Rímur poetry employs both alliteration and end rhyme. It also uses the system of kennings (allusive references, often based on mythological knowledge, such as calling a sword a “wound-flame” or warriors “trees of battle”) inherited from skaldic poetry, though not to the same degree nor always in the same manner. In contrast to the convoluted syntax typical of skaldic poetry, kenning components in rímur were usually kept together, making them easier for the audience to understand and multi-part kennings were rare. The rímur-poets also invented new kennings (Hughes 2005). Rímur also inherited heiti (alternative names) from skaldic verse: for instance, the names Loki, Loptur, and Lóður are used interchangeably in these poems. As a result, the rímur provide our best evidence for identifying the mysterious god Lóðurr, one of a trio responsible for creating humans in the eddic poem Völuspá, with Loki (Haukur Þorgeirsson 2011).

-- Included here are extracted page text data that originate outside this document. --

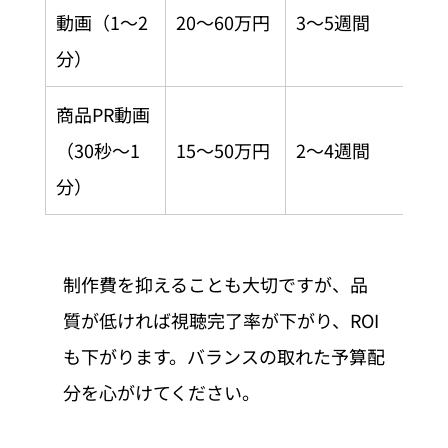
動画（1〜2
20〜60万円
3〜5週間
分）
商品PR動画
（30秒〜1
15〜50万円
2〜4週間
分）
制作費を抑えることも大切ですが、品
質が低ければ視聴完了率が下がり、ROI
も下がります。バランスの取れた予算配
分を心がけてください。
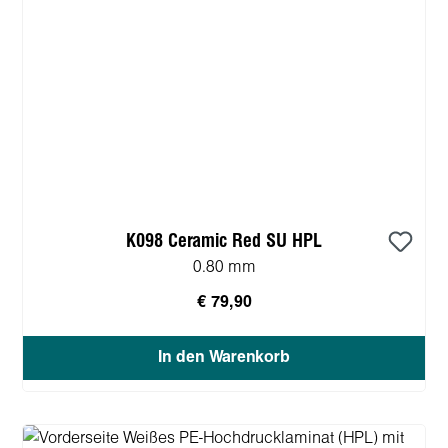
K098 Ceramic Red SU HPL
0.80 mm
€ 79,90
In den Warenkorb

Alliterative verse has a deep history among speakers of Germanic languages, the family to which which Icelandic belongs, but end rhyme had previously been fairly rare in Icelandic poetry. The stanza forms of rímur are thought to be modelled on the Latin ecclesiastical poetry common throughout Europe by the 12th century (Hughes 2005), though the number of different forms proliferated greatly over time. The most common metre used in rímur is ferskeytt, which has four-line stanzas with an abab rhyme scheme and a 7/6/7/6 syllable count. It became traditional for the first fitt of a rímur cycle to be in ferskeytt, with the metre of each subsequent fitt different from the previous one (ibid.). Lokrur’s use of ferskeytt for fitts 2-4, along with the very short mansöngvar in the poem, are features which show its early composition among rímur.

 

Technical Considerations (Language)

In addition to the variable spelling expected from manuscripts produced before standardisation of the Icelandic language (Wylie), rímur also show its linguistic development (Jónsson 1896). In the 19th century the Icelandic language was standardised, and a good deal of the natural development it had undergone was undone in order to make it more closely resemble the language of the sagas (Bernharðsson 2018). This deliberate reversal by a cadre of litterati gives a misleading impression that the language had undergone little change over time. For instance, Lokrur features spellings such as geingu and leingi, which reflect the development of vowels into dipthongs before ng. The standardisation process returned the spellings to the more archaic gengu and lengi, which are still used today (ibid.).

 

Postscript: The Rune Kennings

Although not present in Lokrur, a particularly interesting feature of rímur, especially after 1600 (Senra Silva 2010), is the use by the poets of rune kennings to conceal personal names, either their own or that of the lady the poem was dedicated to, in the closing verses. The rímur poets were not the first to use runes to encode names in this way: a 12th-13th century runic inscription found in Norway (N A104) is our earliest example (ibid.). However, by the middle of the 17th century, antiquarian interest in old alphabets and secret codes was resulting in the production and circulation of numerous manuscripts containing so-called málrúnir (‘speech-runes’). These kennings for the rune names are best known from the Icelandic Rune Poem manuscripts, which provide a handful of examples for each Younger Futhark rune that were likely drawn from a larger stock of such kennings (Page 1988). For example, the r-rune is named Reið (‘ride/riding’) and designated by the kennings sitjandi sæla (‘sitting bliss’), snúðig ferð (‘swift journey’), and jórs erfiði (‘horse’s toil’). These kennings give poets the opportunity to write “horse’s toil” and mean ‘the letter r’. By stringing a number of these kennings together, a name can be spelled out, and sometimes this was done as an anagram (Ólason 1915).

Kennings for the r-rune from SÁM 66 (source: Handrit.is).